El decenio de la presidencia de Delors, en el que
más implicado estuvo Trentin en la acción del sindicalismo europeo fue el de la
gran transformación europea. Fueron los años de la construcción del
mercado interior, de la predisposición de la moneda única, de la definición del
Tratado de Maastricht. Pero fueron también los años del desarrollo del “Diálogo
social” que Delors, como hemos visto, lanzó desde el inicio de su presidencia.
Fue aprobada la “Carta social”, y como complemento al Tratado de Maastricht el
protocolo social que ponía el sindicalismo en el corazón de las instituciones
europeas y del proceso de decisión para los aspectos que se refieren a las
competencias de la Comisión
sobre los temas de carácter social.
Se trataba de importantes hallazgos que se
contraponían a la ideología dominante neoconservadora y profundamente
antisindical de aquellos años. No por casualidad la Gran Bretaña se opuso
perentoriamente a todos los esfuerzos comunitarios de carácter social.
Pero el rol del sindicalismo europeo no se circunscribió dentro de los confines
de las relaciones con las nuevas instituciones económicas. El debate sindical
abarcaba en todos sus aspectos las transformaciones en curso en la organización
de la producción. Superaba la época fordista que se caracterizaba por masas de
trabajadores sin una cualificación particular, a menudo provinentes del campo o
de la inmigración. La programación con unos objetivos productivos
estandarizados chocaba con los ininterrumpidos procesos de innovación
tecnológica y con la creciente turbulencia de los mercados globales.

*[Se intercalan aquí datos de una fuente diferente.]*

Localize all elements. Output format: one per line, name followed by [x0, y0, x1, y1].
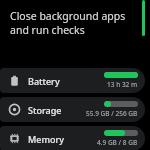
staticText: 4.9 GB / 8 GB [97, 138, 138, 147]
staticText: Close background apps and run checks [10, 9, 126, 37]
staticText: 13 h 32 m [107, 80, 138, 89]
button[interactable]: Battery [0, 68, 145, 93]
button[interactable]: Memory [0, 126, 145, 150]
staticText: Memory [28, 133, 65, 145]
button[interactable]: Storage [0, 97, 145, 122]
staticText: Battery [28, 75, 60, 87]
staticText: 55.9 GB / 256 GB [86, 109, 138, 118]
staticText: Storage [28, 104, 62, 116]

Al mismo tiempo habían cambiado les dimensiones
subjetivas de la fuerza del trabajo cada vez más refractaria a los estándares
descualificantes del viejo modelo taylorista. Frente a estos cambios iban
decayendo los viejos parámetros reivindicativos de la tradición sindical. El
debate se iba orientando –no sin incertidumbres, resistencias y
contradicciones— hacia las nuevas formas de control de la organización del
trabajo, a la introducción de nuevas formas de flexibilidad, a la reducción y
sobre todo a la gestión de los horarios de trabajo diarios, semanales e incluso
anuales, a la relación entre cualificación y tarea, al derecho a la formación y
hacia diversas formas de participación.
Un debate en muchos aspectos complejo, siendo
profundamente desiguales las experiencias y los enfoques culturales, más
allá de los modelos contractuales en los diversos países de la Unión. Algunos
sindicatos, especialmente de los países nórdicos, con una larga experiencia de
cooperación centralizada a nivel confederal mostraban mayor interés en los
temas económicos de carácter general, en la dimensión keynesiana de las
políticas de crecimiento y ocupación más que en las políticas de reorganización
del trabajo.
En otras ocasiones, como en la experiencia
alemana, el primado federativo invertía el ángulo de visión. En otros casos,
como el francés, dominado por la división sindical, era más clara la
contraposición entre las reivindicaciones salariales y la intervención en los
procesos de reorganización del trabajo. El sindicato italiano –dividido y
empequeñecido por la dramática ruptura en torno al futuro de la escala móvil, a
mediados de los ochenta-- se encontró en la tesitura de presentar
una visión de conjunto con la idea de sugerir fuertes puntos de conexión
entre la evolución de las políticas reivindicativas y la dimensión política
general de los procesos de reestructuración. Trentin, en su cargo de
vicepresidente de la CES ,
trabajó en este contexto que exigía capacidad de innovación sobre diversos
planos de la acción sindical: desde los cambios en la organización del trabajo
a los aspectos más radicalmente políticos de las estrategias macroeconómicos,
industriales y del mercado de trabajo. Pero también estaba convencido de que la
actuación de una plataforma ambiciosa del sindicalismo europeo exigía un
reforzamiento institucional de la Confederación europea, aceptando ceder en algunos
aspectos de la soberanía de los sindicatos nacionales que la conforman.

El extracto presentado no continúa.